Record excerpts =>
┄┄┄┄┄┄
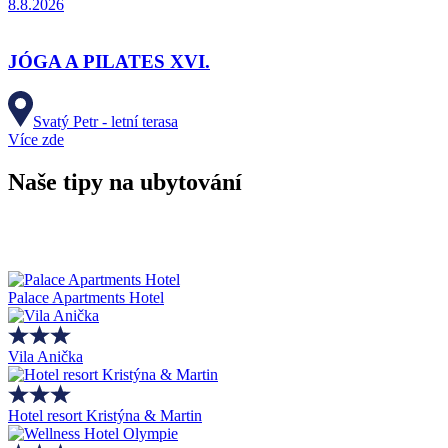
8.8.2026
JÓGA A PILATES XVI.
Svatý Petr - letní terasa
Více zde
Naše tipy na ubytování
Palace Apartments Hotel
Vila Anička
Hotel resort Kristýna & Martin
┄┄┄┄┄┄
Provide every line from the material that contains the word "Hotel".

Output of the exercise =>
Palace Apartments Hotel
Hotel resort Kristýna & Martin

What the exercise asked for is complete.